Ukrainian pilot starts drinking water, continues hunger strike
Ukrainian pilot starts drinking water, continues hunger strike

Moscow (AFP) - A hunger-striking Ukrainian military pilot on trial in Russia resumed drinking water Thursday after receiving a prank letter claiming to be from Ukraine's president, asking her to end her action, her defence team said.

Nadiya Savchenko will continue a week-long hunger strike until the verdict later this month, said her lawyer Mark Feigin.

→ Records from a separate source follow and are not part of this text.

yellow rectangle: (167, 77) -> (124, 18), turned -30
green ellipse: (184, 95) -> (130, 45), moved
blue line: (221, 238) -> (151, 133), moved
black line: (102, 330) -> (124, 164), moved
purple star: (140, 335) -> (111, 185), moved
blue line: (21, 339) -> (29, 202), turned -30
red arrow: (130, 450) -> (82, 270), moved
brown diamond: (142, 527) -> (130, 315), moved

Her lawyers said she acted on a written request from Ukrainian President Petro Poroshenko, but it emerged later that the letter came from a celebrity prankster accused of having ties to the Russian security services.

"Nadezhda halted only a 'dry' hunger strike," Feigin told AFP. "She will be fasting until the verdict is announced," he said, using the Russian version of her name.

- 'Ending farce'-

Her lawyers said Wednesday that the health of the 34-year-old aviator had deteriorated significantly, she was feverish and her temperature had spiked.

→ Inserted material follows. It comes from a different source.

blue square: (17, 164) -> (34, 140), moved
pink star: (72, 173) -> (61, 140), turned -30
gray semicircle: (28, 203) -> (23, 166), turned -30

The verdict in her case is due on March 21 and 22.

Savchenko's defence team said she had decided to start drinking water following a letter from Poroshenko in which he asked her to stay healthy.

The lawyers later said the missive was fake and accused Moscow of seeking to discredit the pilot and her team.

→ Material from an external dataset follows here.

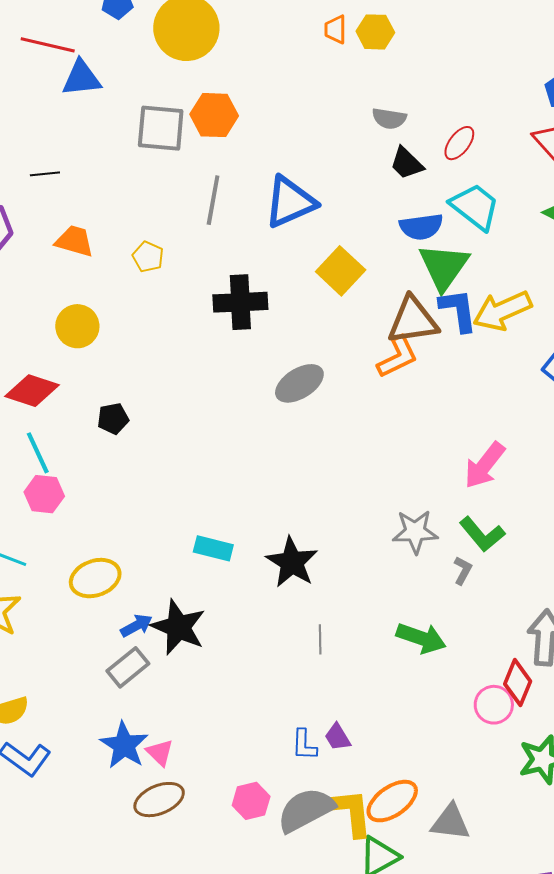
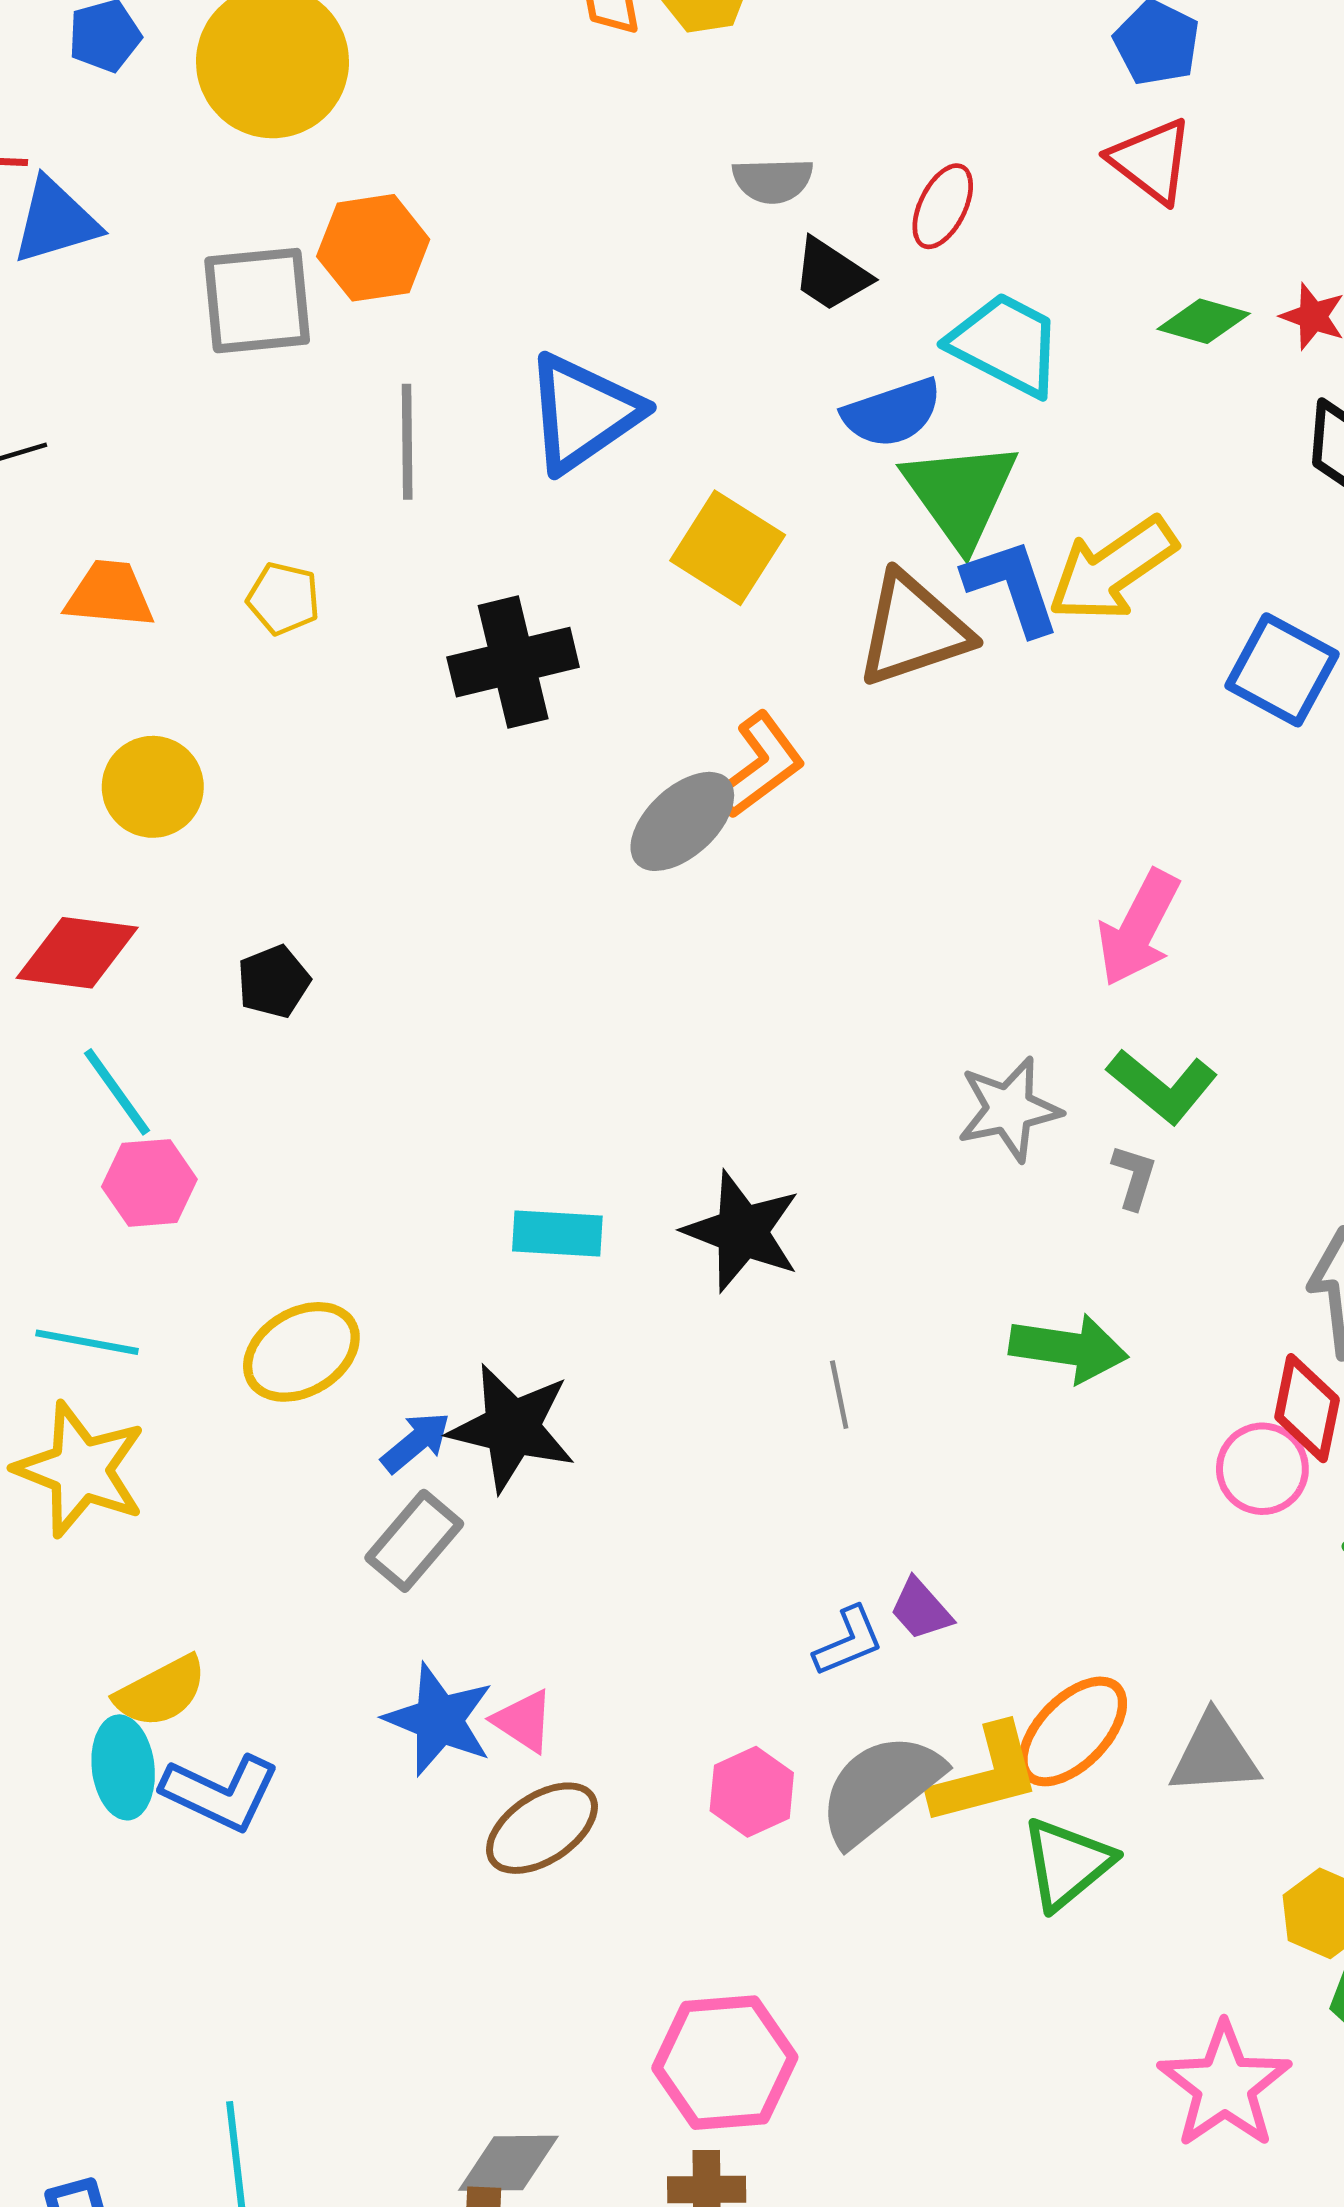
orange L-shape: (397, 357) -> (760, 765), moved
blue L-shape: (304, 745) -> (848, 1641), turned -104
yellow L-shape: (352, 813) -> (986, 1775), turned 92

"It was obviously a well-planned operation by the security services," said Feigin.

A prominent Russian prankster known as "Vovan" -- whose last name is Vladimir Kuznetsov -- said he and his colleague had sent a letter on behalf of Poroshenko.

"We wanted to put an end to this farce," he told AFP.

He denied he was in the employ of the Russian security services. "This is a favourite version of the Russian opposition. If I say no, no one will believe me anyway."

Last year, Vovan called Elton John, making him believe he was discussing gay rights with President Vladimir Putin.

In her reply to the "Poroshenko" letter, Savchenko said she would start drinking water following an outpouring of support from Ukrainians.

- Western concern -

"I have felt your pain, people," she said in a handwritten letter.

Rejecting both food and water is called a "dry hunger strike" in Russia and was a method of last resort for some Soviet dissidents.

Savchenko launched her dry hunger strike last Thursday in protest at delays in her controversial trial. Her defence team says she now demands to be returned to Ukraine.

Savchenko is seen by her compatriots as a symbol of resistance against the Kremlin, accused of fuelling the conflict in eastern Ukraine which has claimed more than 9,000 lives since April 2014.

The prosecution wants a 23-year jail sentence for Savchenko over the killing of two journalists from Russian state broadcaster VGTRK in shelling in Ukraine's eastern Lugansk region in June 2014, two months after the pro-Russia uprising began.

Prosecutors say she was involved in her capacity as a volunteer in a Ukrainian battalion.

She says she was kidnapped even before the attack and smuggled across the border into Russia.

Her case has caused deep concern in the West, with both the EU and the United States saying she must be released immediately.

Hundreds of angry Ukrainians picketed the Russian embassy in Kiev and pelted it with eggs and stones over the weekend.

Police in Ukraine said on Thursday several people had thrown Molotov cocktails at the Russian mission overnight, adding they opened a criminal probe.

Russian Foreign Minister Sergei Lavrov said embassy officials had limited their movements outside the mission and accused the West of turning a blind eye to the violence.

"We are not seeing any reaction from our Western colleagues," he said in an interview with REN TV, adding he would discuss the issue with US Secretary of State John Kerry.